MITARBEITER

Ethik am Arbeitsplatz

Im Folgenden erklärt Frank Dassler, General Counsel des adidas Konzerns, wie das Unternehmen Geschäftsrisiken durch eine gute Unternehmensführung kontrolliert.

Herr Dassler, was bedeutet gute Unternehmensführung für den adidas Konzern?

Als Unternehmen müssen wir mit unserem Umfeld in Kontakt stehen. Wir sind Teil des weltweiten Wirtschaftsgeflechts und einer globalen Gesellschaft und müssen die geltenden Gesetze und Vorschriften beachten. Doch wir gehen noch einen Schritt weiter. Wir haben uns selbst ethische Verhaltensstandards auferlegt. Diese spiegeln unsere Werte, unsere Unternehmenskultur sowie unsere vorbildliche Geschäftspraxis wider.

Könnten Sie uns etwas mehr über diese Standards erzählen?

Einer der Kernwerte des adidas Konzerns ist Integrität. Für uns bedeutet dies, dass alle Interaktionen mit unseren Stakeholdern im Einklang mit unseren Werten stehen. So verfügen wir zum Beispiel über einen internen Verhaltenskodex, über Vorschriften zum Datenschutz unserer Kunden sowie über die „Workplace Standards“ (Arbeitsplatzstandards) für unsere Zulieferer.

Der interne Verhaltenskodex des adidas Konzerns ist der Eckpfeiler für das ethische Verhalten unserer Mitarbeiter in ihrem Arbeitsalltag. Darin werden Themen wie der Umgang mit Geschäftspartnern, der Umgang mit Informationen und Beschwerden oder auch spezielle Vorschriften in Bezug auf Finanzangelegenheiten abgedeckt.

Wie stellen Sie sicher, dass alle Mitarbeiter den Kodex kennen und einhalten?
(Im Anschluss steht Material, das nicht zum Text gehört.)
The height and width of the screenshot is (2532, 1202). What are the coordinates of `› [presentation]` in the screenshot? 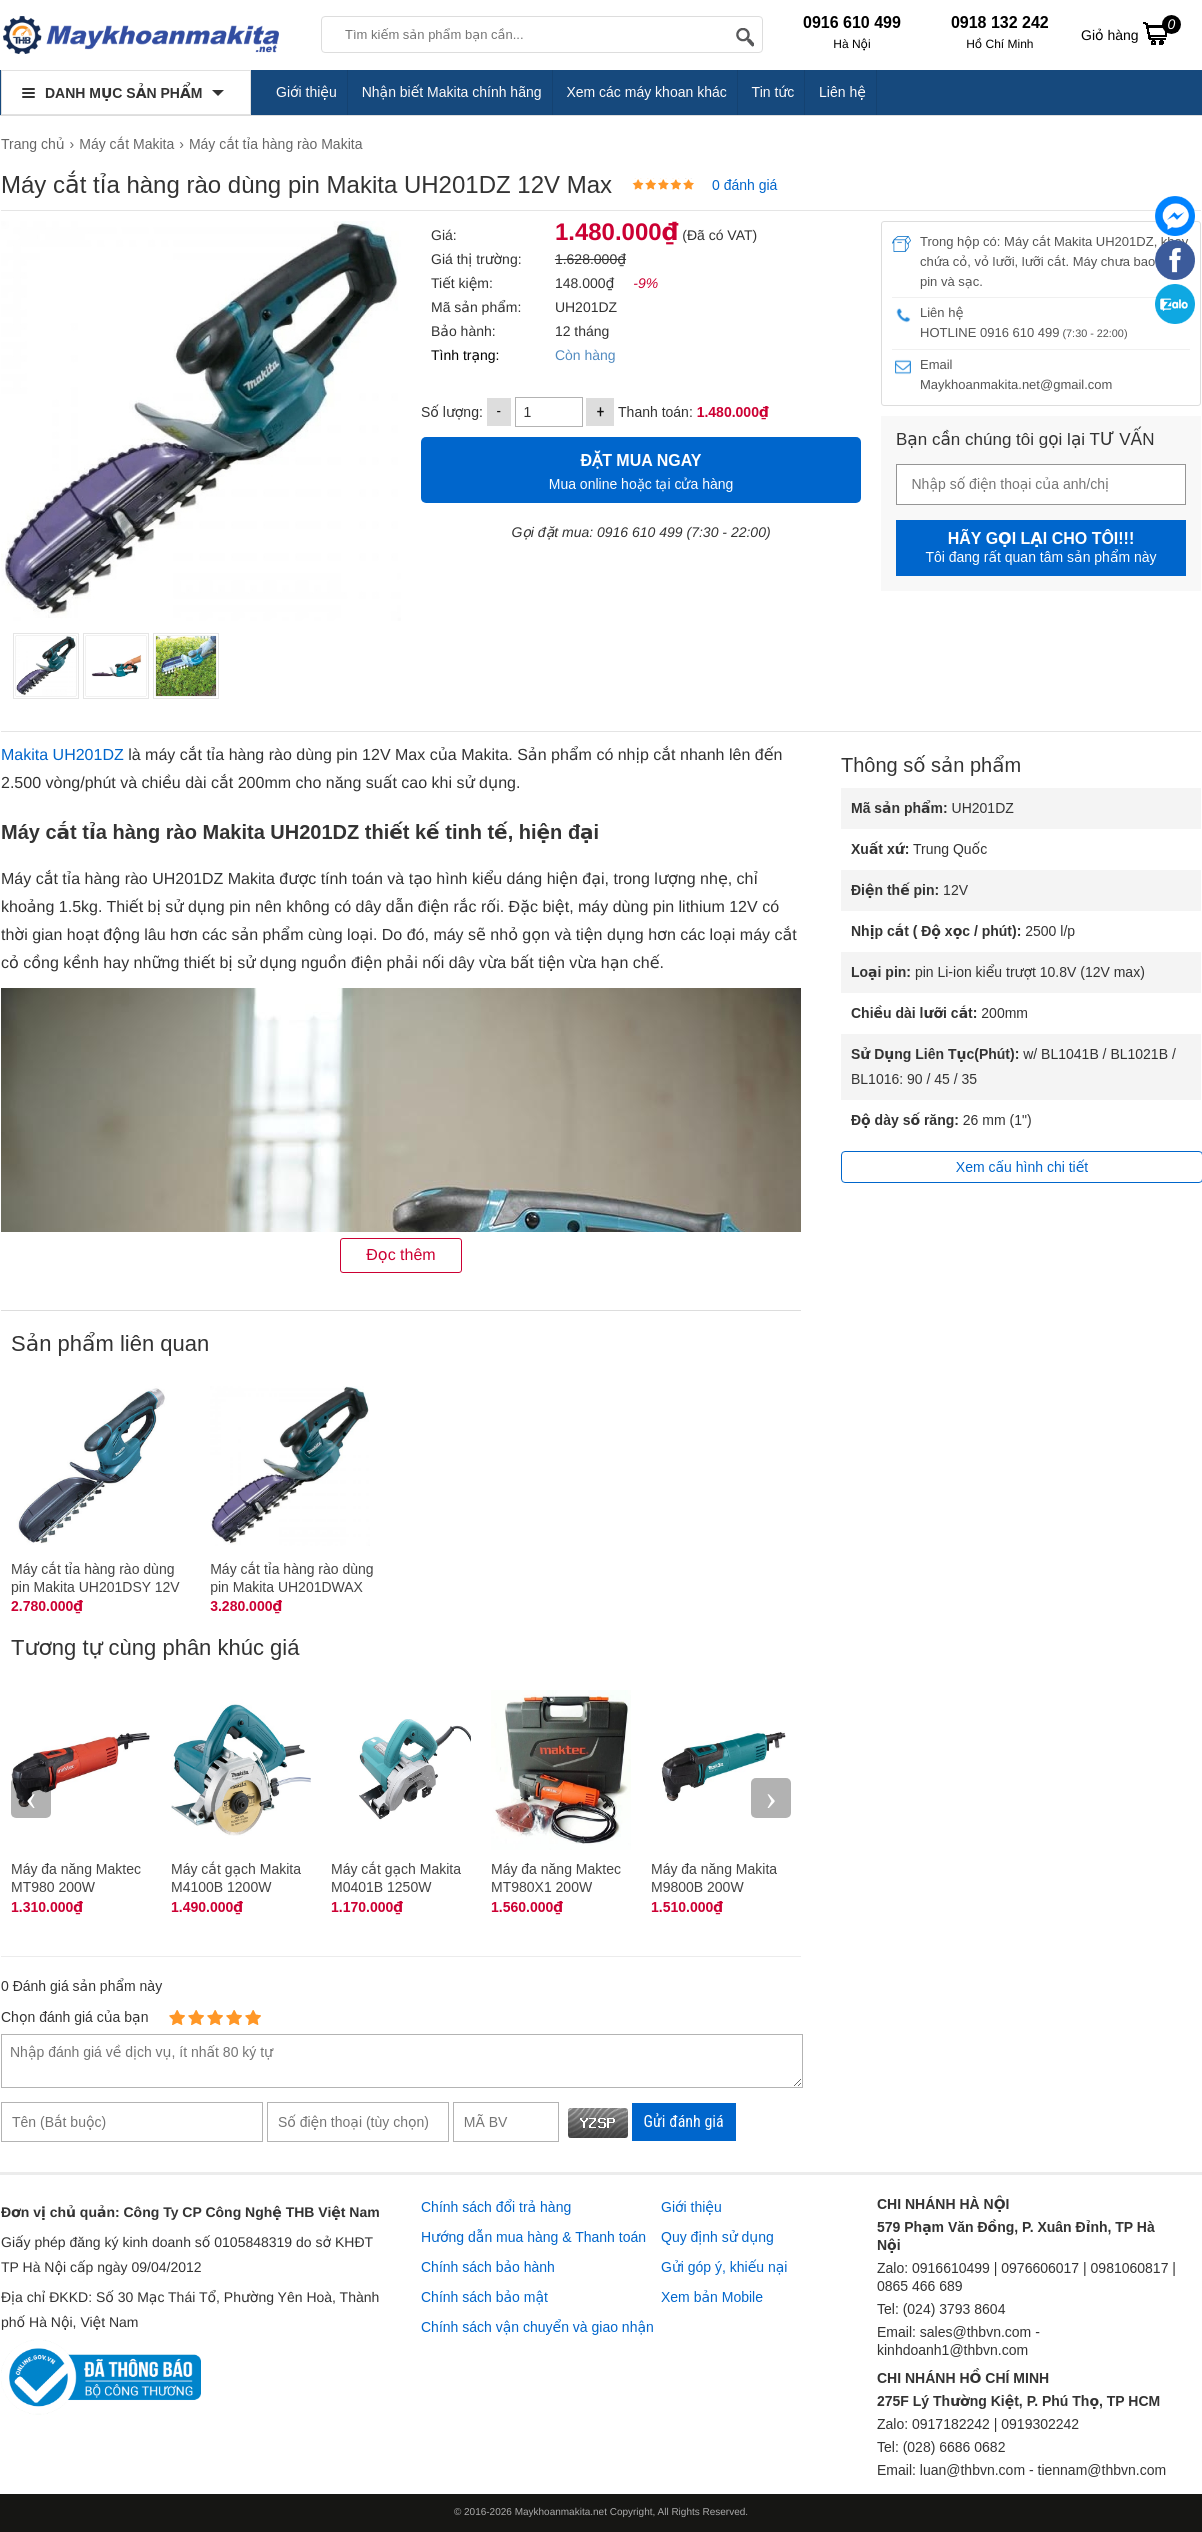 It's located at (771, 1797).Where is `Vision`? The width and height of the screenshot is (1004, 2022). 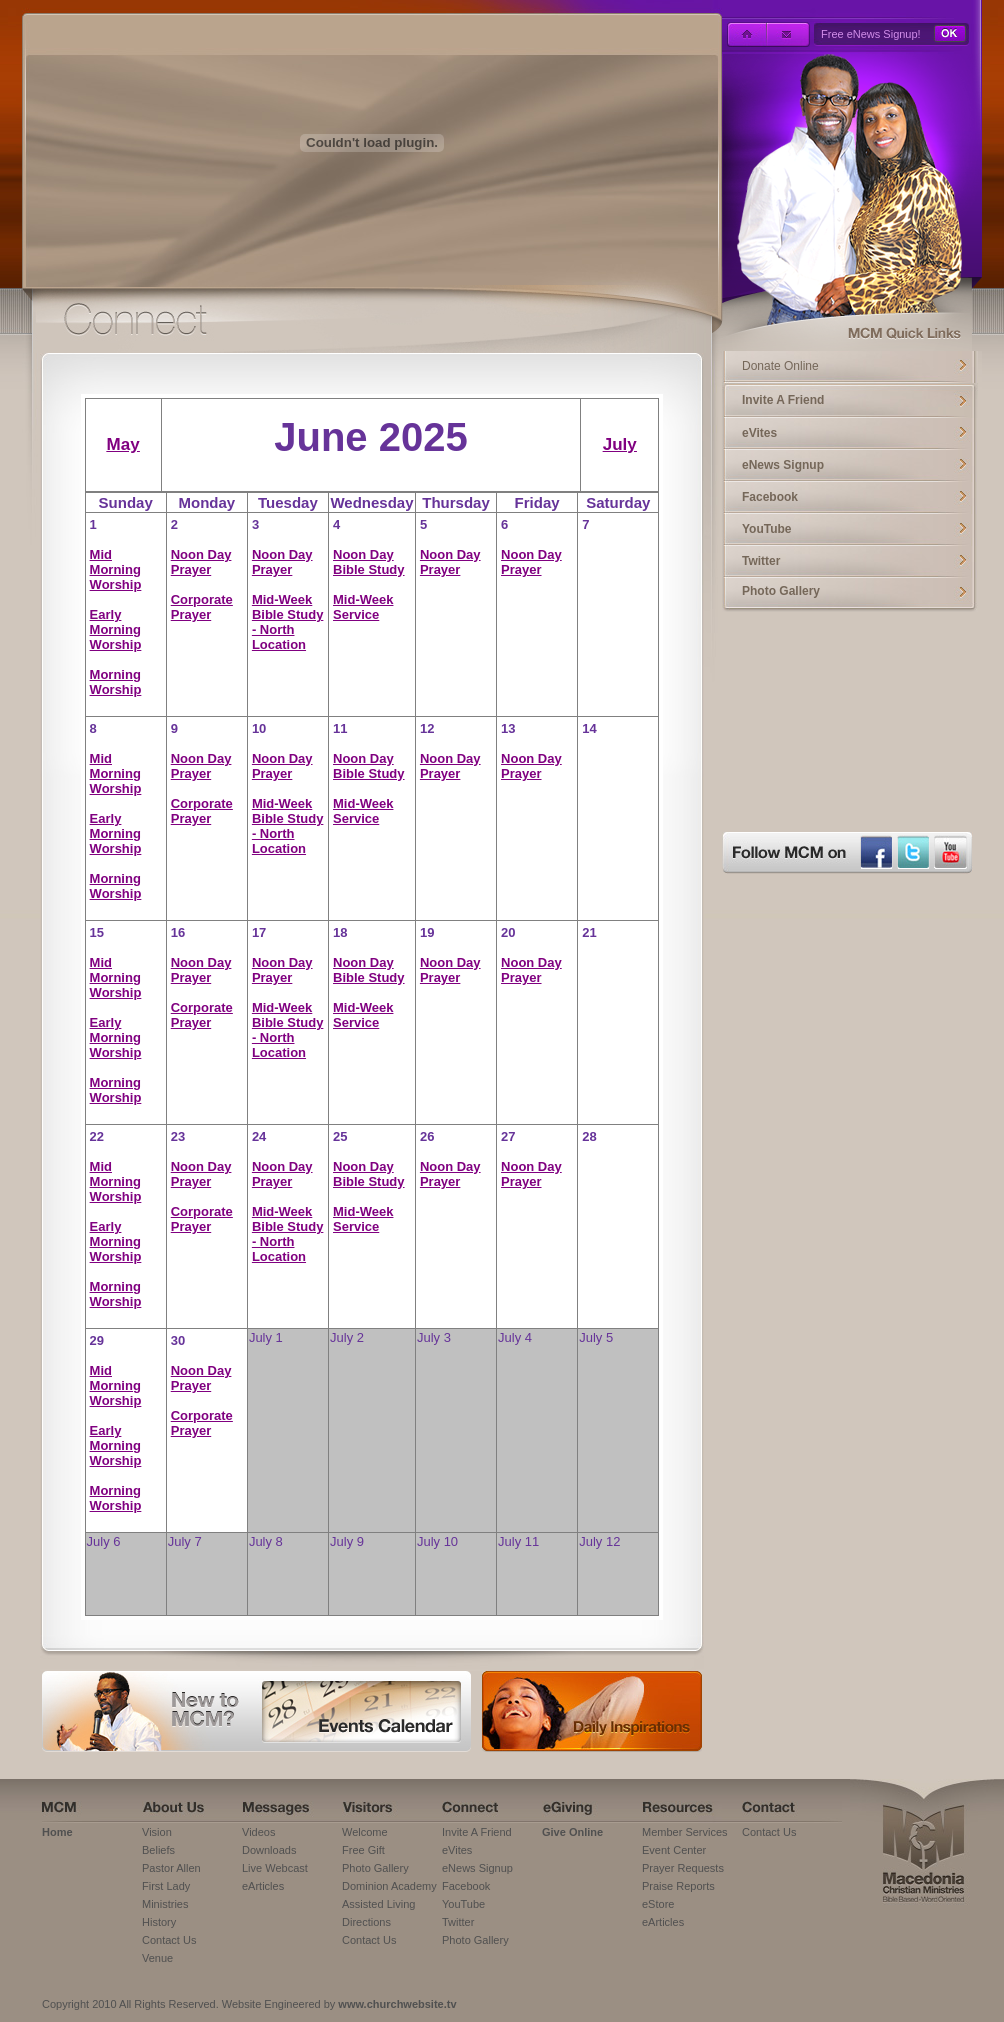 Vision is located at coordinates (157, 1832).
Mit dem Verhaltenskodex geht eine obligatorische Online-Schulung einher, die in zehn verschiedenen Sprachen angeboten wird. Durch kontinuierliches Training sollen sowohl das Bewusstsein für ethisches und soziales Verhalten geschärft als auch die Einhaltung der Datenschutzvorschriften und anderer Richtlinien gefördert werden. Bisher haben wir von unseren Mitarbeitern auf der ganzen Welt sehr viel positives Feedback über die Schulung zum Verhaltenskodex erhalten. Bis Ende 2009 nahmen mehr als 80% unserer weltweiten Belegschaft an einem entsprechenden Training teil.

Erfassen und verfolgen Sie Beschwerden bzw. Verstöße gegen den Kodex?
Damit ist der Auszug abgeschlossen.